Susan Faludi’s writings on feminist, LGBTQIA, and social justice issues and her keen observances on the backlash against feminism in the 1980s made her an integral voice in the feminist movement.

Faludi’s feminist beliefs formed during an impressionable time in her life: the divorce of her parents. Wrought with tension and violence, the experience drove Faludi to seek understanding about the world around her and feminism provided a solid framework.

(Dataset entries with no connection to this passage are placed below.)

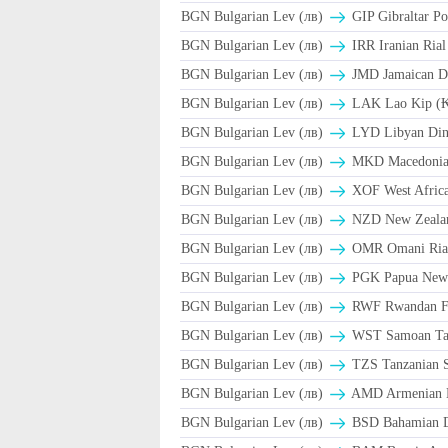
BGN Bulgarian Lev (лв)
GIP Gibraltar Po
BGN Bulgarian Lev (лв)
BGN Bulgarian Lev (лв)
JMD Jamaican Do
BGN Bulgarian Lev (лв)
LAK Lao Kip (
BGN Bulgarian Lev (лв)
LYD Libyan Din
BGN Bulgarian Lev (лв)
MKD Macedonian
BGN Bulgarian Lev (лв)
XOF West Afric
BGN Bulgarian Lev (лв)
NZD New Zealan
BGN Bulgarian Lev (лв)
BGN Bulgarian Lev (лв)
PGK Papua New 
BGN Bulgarian Lev (лв)
RWF Rwandan F
BGN Bulgarian Lev (лв)
WST Samoan Ta
BGN Bulgarian Lev (лв)
TZS Tanzanian S
BGN Bulgarian Lev (лв)
AMD Armenian 
BGN Bulgarian Lev (лв)
BSD Bahamian Do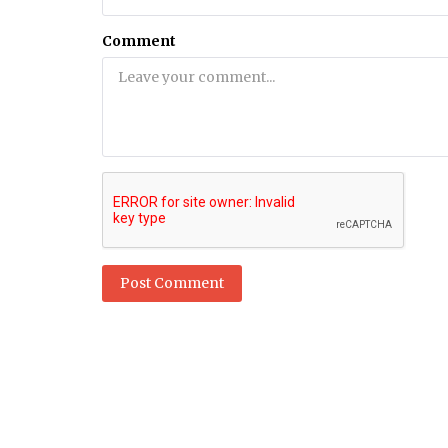
Health
Comment
tions for
12 Best Supplements for Kidney 
m India, Pakistan
Liver Health
Post Comment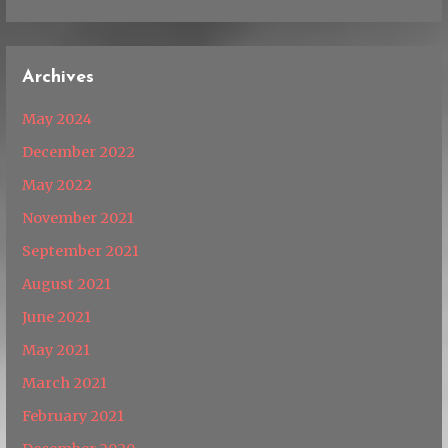
Archives
May 2024
December 2022
May 2022
November 2021
September 2021
August 2021
June 2021
May 2021
March 2021
February 2021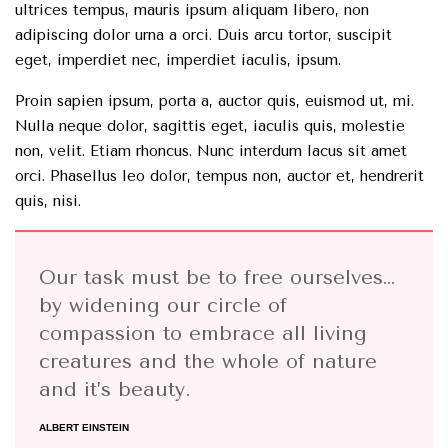
ultrices tempus, mauris ipsum aliquam libero, non
adipiscing dolor urna a orci. Duis arcu tortor, suscipit
eget, imperdiet nec, imperdiet iaculis, ipsum.
Proin sapien ipsum, porta a, auctor quis, euismod ut, mi.
Nulla neque dolor, sagittis eget, iaculis quis, molestie
non, velit. Etiam rhoncus. Nunc interdum lacus sit amet
orci. Phasellus leo dolor, tempus non, auctor et, hendrerit
quis, nisi.
Our task must be to free ourselves…
by widening our circle of
compassion to embrace all living
creatures and the whole of nature
and it’s beauty.
ALBERT EINSTEIN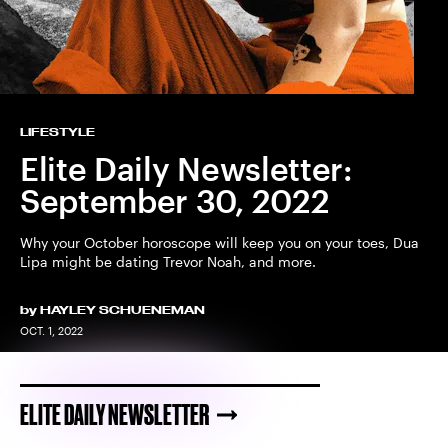
LIFESTYLE
Elite Daily Newsletter:
September 30, 2022
Why your October horoscope will keep you on your toes, Dua
Lipa might be dating Trevor Noah, and more.
by
HAYLEY SCHUENEMAN
OCT. 1, 2022
ELITE DAILY NEWSLETTER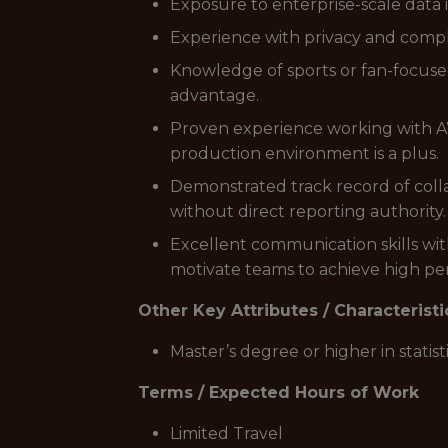
Exposure to enterprise-scale data 
Experience with privacy and comp
Knowledge of sports or fan-focuse
advantage.
Proven experience working with AW
production environment is a plus.
Demonstrated track record of colla
without direct reporting authority.
Excellent communication skills wit
motivate teams to achieve high p
Other Key Attributes / Characteristi
Master’s degree or higher in statist
Terms / Expected Hours of Work
Limited Travel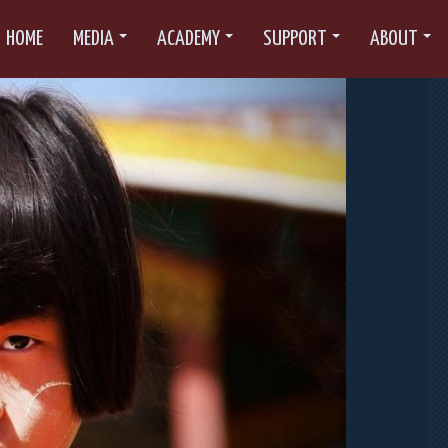
HOME
MEDIA
ACADEMY
SUPPORT
ABOUT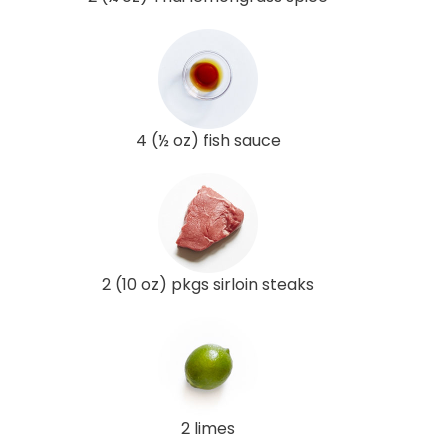
4 (½ oz) fish sauce
2 (10 oz) pkgs sirloin steaks
2 limes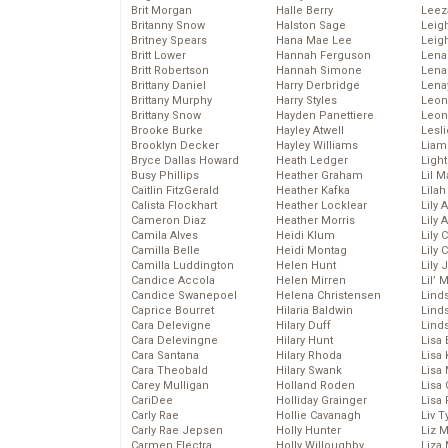
Brit Morgan
Halle Berry
Leez
Britanny Snow
Halston Sage
Leig
Britney Spears
Hana Mae Lee
Leig
Britt Lower
Hannah Ferguson
Len
Britt Robertson
Hannah Simone
Lena
Brittany Daniel
Harry Derbridge
Lena
Brittany Murphy
Harry Styles
Leon
Brittany Snow
Hayden Panettiere
Leon
Brooke Burke
Hayley Atwell
Lesl
Brooklyn Decker
Hayley Williams
Liam
Bryce Dallas Howard
Heath Ledger
Light
Busy Phillips
Heather Graham
Lil 
Caitlin FitzGerald
Heather Kafka
Lila
Calista Flockhart
Heather Locklear
Lily 
Cameron Diaz
Heather Morris
Lily 
Camila Alves
Heidi Klum
Lily 
Camilla Belle
Heidi Montag
Lily 
Camilla Luddington
Helen Hunt
Lily
Candice Accola
Helen Mirren
Lil’
Candice Swanepoel
Helena Christensen
Linds
Caprice Bourret
Hilaria Baldwin
Lind
Cara Delevigne
Hilary Duff
Linds
Cara Delevingne
Hilary Hunt
Lisa 
Cara Santana
Hilary Rhoda
Lisa
Cara Theobald
Hilary Swank
Lisa 
Carey Mulligan
Holland Roden
Lisa 
CariDee
Holliday Grainger
Lisa 
Carly Rae
Hollie Cavanagh
Liv T
Carly Rae Jepsen
Holly Hunter
Liz 
Carmen Electra
Holly Willoughby
Liza 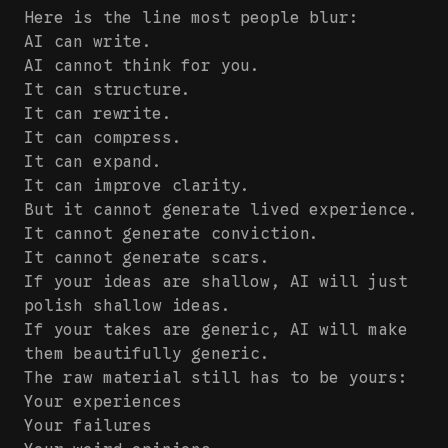
Here is the line most people blur:
AI can write.
AI cannot think for you.
It can structure.
It can rewrite.
It can compress.
It can expand.
It can improve clarity.
But it cannot generate lived experience.
It cannot generate conviction.
It cannot generate scars.
If your ideas are shallow, AI will just
polish shallow ideas.
If your takes are generic, AI will make
them beautifully generic.
The raw material still has to be yours:
Your experiences
Your failures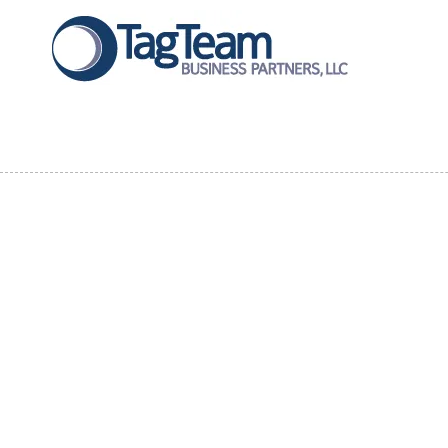
Skip to content
About Our Company
At
TagTeam Business Partners
, we thrive on collaboration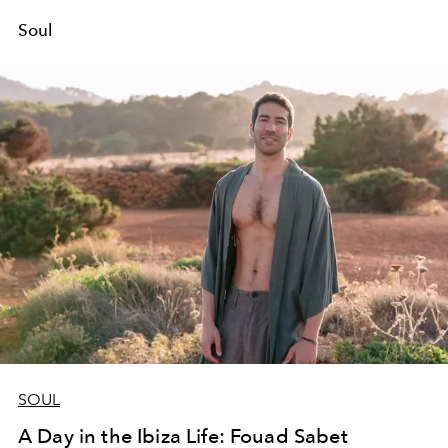
Soul
SOUL
A Day in the Ibiza Life: Fouad Sabet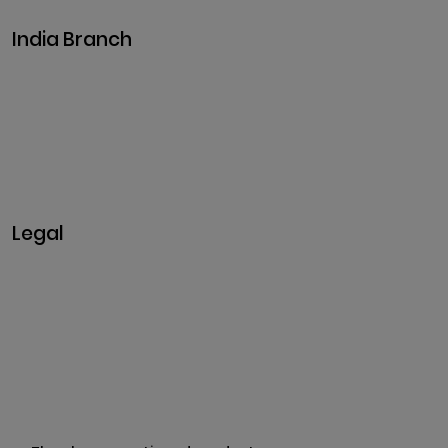
India Branch
Plot No. 29, 30, Iswarya Nagar,
Madakkulam, Tamil Nadu 625003, India
Business@clarisco.com
+91 9442430551
Monday-Saturday: 10am - 7pm
Sunday: Closed
Legal
Privacy & Policy
Terms & Conditions
Refund Policy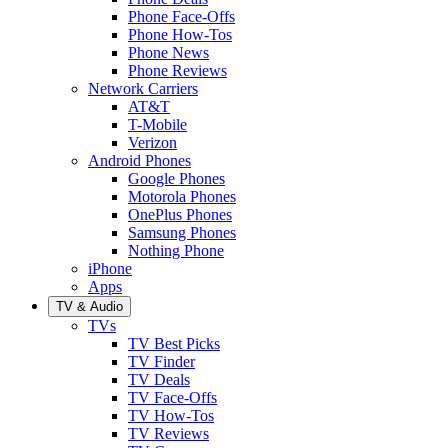
Phone Face-Offs
Phone How-Tos
Phone News
Phone Reviews
Network Carriers
AT&T
T-Mobile
Verizon
Android Phones
Google Phones
Motorola Phones
OnePlus Phones
Samsung Phones
Nothing Phone
iPhone
Apps
TV & Audio
TVs
TV Best Picks
TV Finder
TV Deals
TV Face-Offs
TV How-Tos
TV Reviews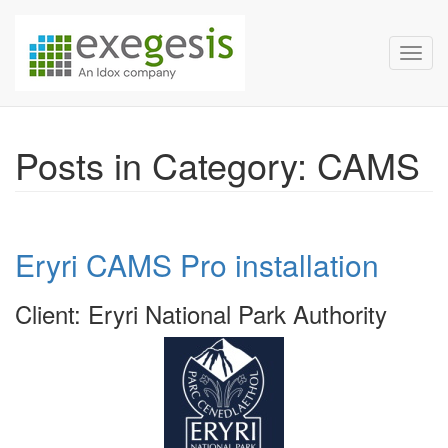
Exegesis Spatial Data Man
Skip over navigation
Toggl
Posts in Category: CAMS
Eryri CAMS Pro installation
Client: Eryri National Park Authority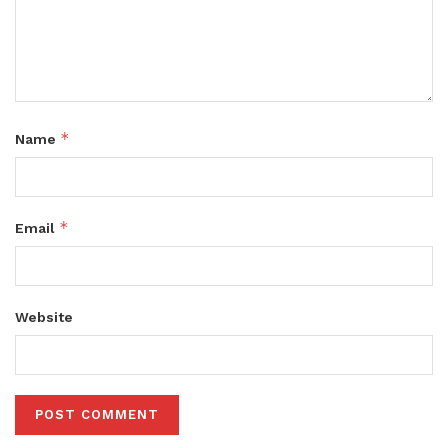
*
Name
*
Email
Website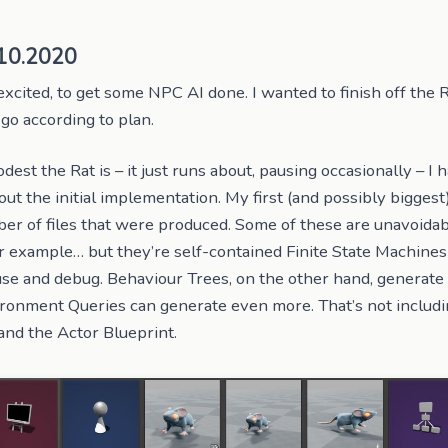
10.2020
excited, to get some NPC AI done. I wanted to finish off the R
 go according to plan.
st the Rat is – it just runs about, pausing occasionally – I 
ut the initial implementation. My first (and possibly biggest
er of files that were produced. Some of these are unavoida
or example… but they’re self-contained Finite State Machines
use and debug. Behaviour Trees, on the other hand, generate
ronment Queries can generate even more. That’s not includi
 and the Actor Blueprint.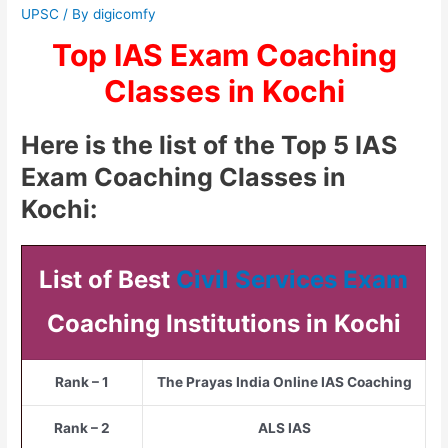
UPSC
/ By
digicomfy
Top IAS Exam Coaching
Classes in Kochi
Here is the list of the Top 5 IAS
Exam Coaching Classes in
Kochi:
List of Best
Civil Services Exam
Coaching Institutions in Kochi
Rank – 1
The Prayas India Online IAS Coaching
Rank – 2
ALS IAS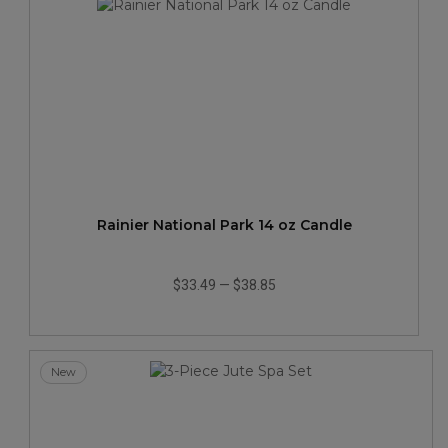
Rainier National Park 14 oz Candle
$33.49
—
$38.85
New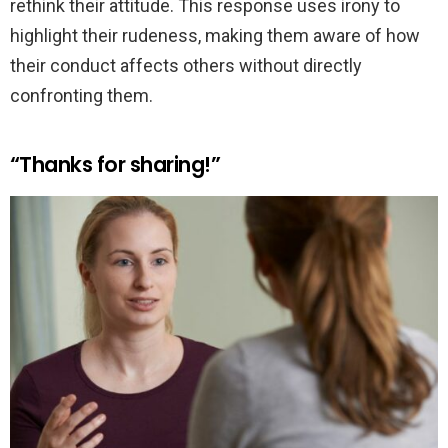
rethink their attitude. This response uses irony to
highlight their rudeness, making them aware of how
their conduct affects others without directly
confronting them.
“Thanks for sharing!”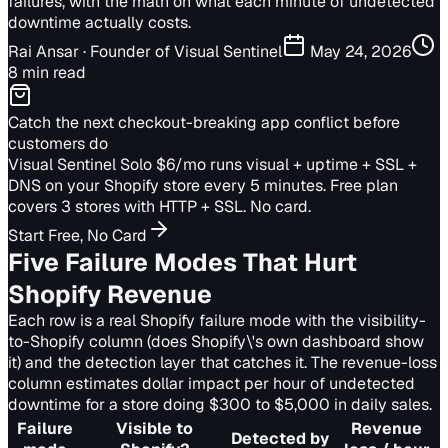
failures, with the math on what each minute of undetected
downtime actually costs.
Rai Ansar
· Founder of Visual Sentinel
May 24, 2026
8 min read
Catch the next checkout-breaking app conflict before
customers do
Visual Sentinel Solo $6/mo runs visual + uptime + SSL +
DNS on your Shopify store every 5 minutes. Free plan
covers 3 stores with HTTP + SSL. No card.
Start Free, No Card
Five Failure Modes That Hurt
Shopify Revenue
Each row is a real Shopify failure mode with the visibility-
to-Shopify column (does Shopify\'s own dashboard show
it) and the detection layer that catches it. The revenue-loss
column estimates dollar impact per hour of undetected
downtime for a store doing $300 to $5,000 in daily sales.
Failure
Visible to
Revenue
Detected by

She explored gender constructs in her 1991 book, Backlash: The Undeclared War Against American Women, a classic feminist text, and followed in 1999 with Stiffed: The Betrayal of the American Man, which closely examined masculinity in the 20th century United States. (She also won a Pulitzer Prize in 1991 for her depiction of the “human cost of high finance” in a Wall Street Journal story chronicling the leveraged buyout of Safeway stores.)

Faludi’s interest in examining identities was deeply influenced by her experiences as the daughter of a Holocaust survivor who later identified as transgender. Her work, In the Darkroom, focused on the transition of her father and delved into the constructs of identity. It earned the Kirkus Prize for nonfiction and had the blessing of her family.

“You can’t see one identity in isolation from all the others,” Faludi said. “Identity becomes a dangerous proposition when it’s used as a substitute for self-­awareness, for an acknowledgment of psychological complexity.”

In an interview with The Guardian, Faludi is quoted as saying: ““I feel very much in tune with the newer generation of trans advocates who view gender on a spectrum, who read the ‘trans’ in transgender not as transitioning from one gender to another but transcending the whole mishegoss,” she added. “I’m all for smashing the gender binary.””

A first-generation undergraduate at Harvard University, Faludi is now a visiting lecturer at the institution and offers additional support for first-generation students.